Please note that, to get a good CMRR, you need 0.1% (or better) resistors (for the 2 100 resistors).
 
That is a bit odd because conventional phono clones ( input into Pin 2, Pin 3 to ground ) are much liked on this forum and i think your differential interpretation is an improvement.

Joachim, I cannot see where this is going, so I try again.

I think I was just saying the same thing (as you), and at the same time I tried to convey a message to the 'opamp'-skeptics.

My point was that the mere fact that I was using an opamp was criticized (by many, not you, you stated that you liked the design (as others did)). As I said in the thread, I think the time is there, opamps are ready for the BIG jobs, and that is why I designed my RIAA using only opamps as active devices (in the signal chain).

On the same time I am not dismissing that you can make 'a better' amplifier using discrete devices, but then we have to recognize that if you can do it with discrete than it should be possible to do it with opamps (maybe not now, but soon).

We have now arrived (after 30 years of opamp development) where we need to select devices (opamps and/or discrete devices) by looking at the application, and we are free to choose the one or the other, we no longer have the 'luxury' to select discrete devices all the time, just because ‘they are better’.

Yes, my design sounds great (anyway that is what the people at Friclefest told me :)) and it is not the final answer, especially in relation to noise.

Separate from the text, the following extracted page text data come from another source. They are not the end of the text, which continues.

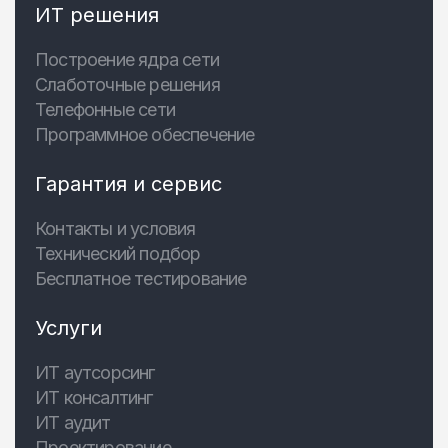
ИТ решения
Построение ядра сети
Слаботочные решения
Телефонные сети
Программное обеспечение
Гарантия и сервис
Контакты и условия
Технический подбор
Бесплатное тестирование
Услуги
ИТ аутсорсинг
ИТ консалтинг
ИТ аудит
Проектирование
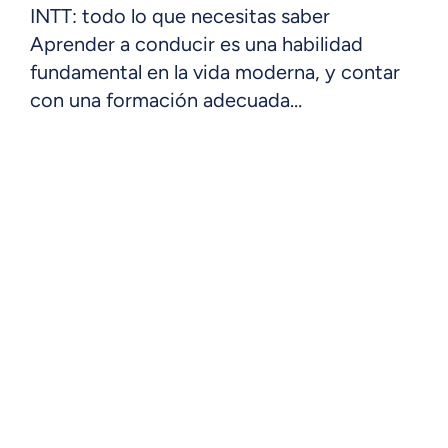
INTT: todo lo que necesitas saber
Aprender a conducir es una habilidad
fundamental en la vida moderna, y contar
con una formación adecuada…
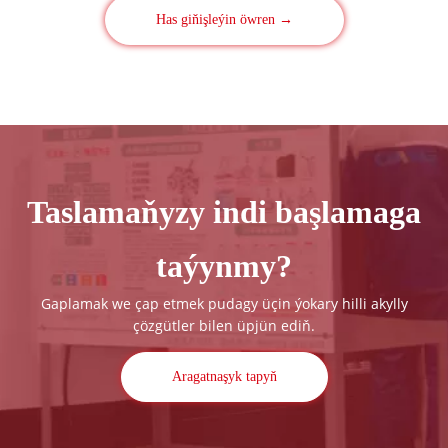
Has giňişleýin öwren →
Taslamaňyzy indi başlamaga
taýynmy?
Gaplamak we çap etmek pudagy üçin ýokary hilli akylly
çözgütler bilen üpjün ediň.
Aragatnaşyk tapyň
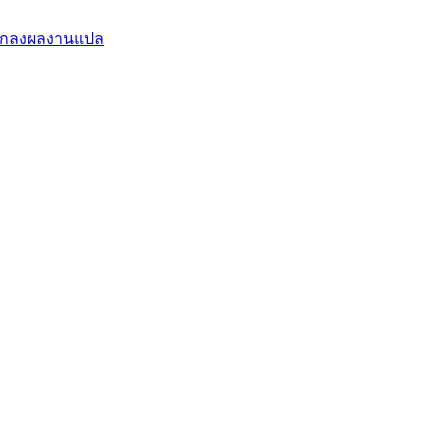
กลงผลงานแปล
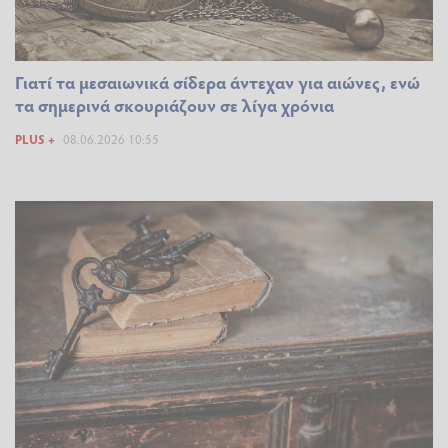
Γιατί τα μεσαιωνικά σίδερα άντεχαν για αιώνες, ενώ
τα σημερινά σκουριάζουν σε λίγα χρόνια
PLUS +
08.06.2026 10:55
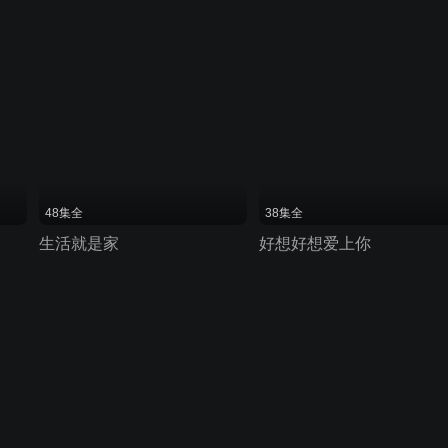
48集全
38集全
生活就是家
好想好想爱上你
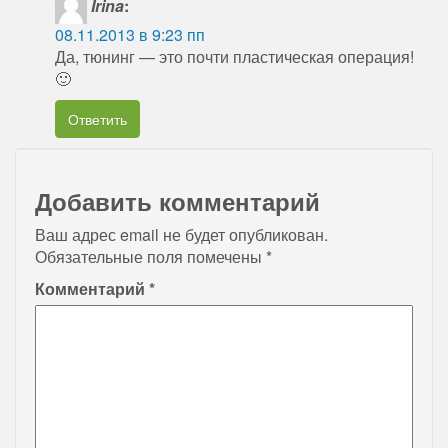
Irina
:
08.11.2013 в 9:23 пп
Да, тюнинг — это почти пластическая операция!
🙂
Ответить
Добавить комментарий
Ваш адрес email не будет опубликован.
Обязательные поля помечены
*
Комментарий
*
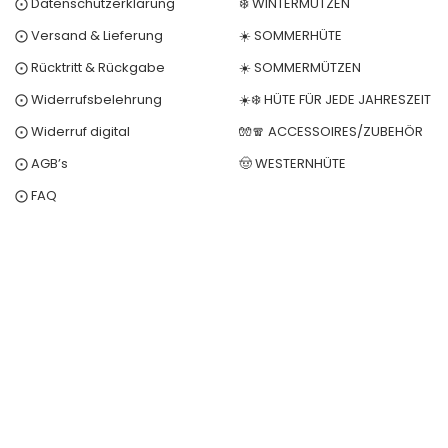
⨀ Datenschutzerklärung
❄️ WINTERMÜTZEN
⨀ Versand & Lieferung
☀️ SOMMERHÜTE
⨀ Rücktritt & Rückgabe
☀️ SOMMERMÜTZEN
⨀ Widerrufsbelehrung
☀️❄️ HÜTE FÜR JEDE JAHRESZEIT
⨀ Widerruf digital
🧤🧣 ACCESSOIRES/ZUBEHÖR
⨀ AGB’s
🤠 WESTERNHÜTE
⨀ FAQ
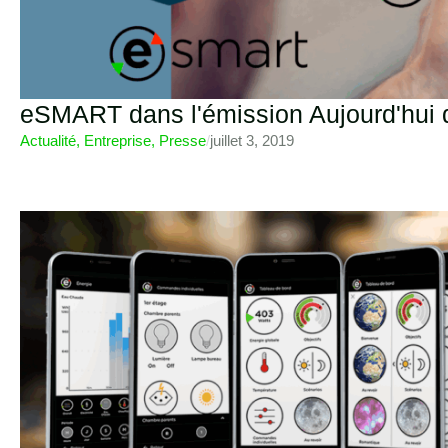
eSMART dans l'émission Aujourd'hui d
Actualité
,
Entreprise
,
Presse
/
juillet 3, 2019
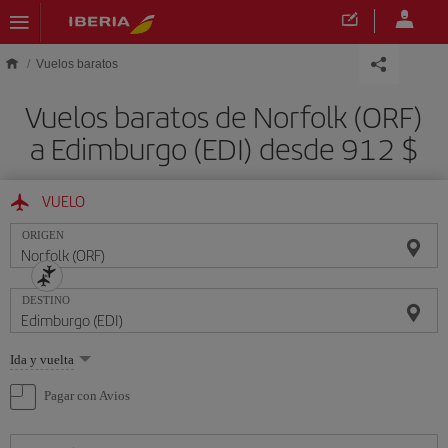
Saltar al contenido principal
Vuelos baratos
Vuelos baratos de Norfolk (ORF)
a Edimburgo (EDI) desde 912 $
VUELO
ORIGEN
DESTINO
Seleccione
Ida y vuelta
una
opción
Pagar con Avios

But the tiny 8 legged monsters have come a long way, for many the message should be; these (the opamps) are no longer the monsters we thought them to be; they have grown up and can hold their own ground, some are growing into real treasures.

I hope this clears it up :)
 
My point was that the mere fact that I was using an opamp was criticized (by many, not you, you stated that you liked the design (as others did)). As I said in the thread, I think the time is there, opamps are ready for the BIG jobs, and that is why I designed my RIAA using only opamps as active devices (in the signal chain).


Yes, my design sounds great (anyway that is what the people at Friclefest told me :)) and it is not the final answer, especially in relation to noise. But the tiny 8 legged monsters have come a long way, for many the message should be; these (the opamps) are no longer the monsters we thought them to be; they have grown up and can hold their own ground, some are growing into real treasures.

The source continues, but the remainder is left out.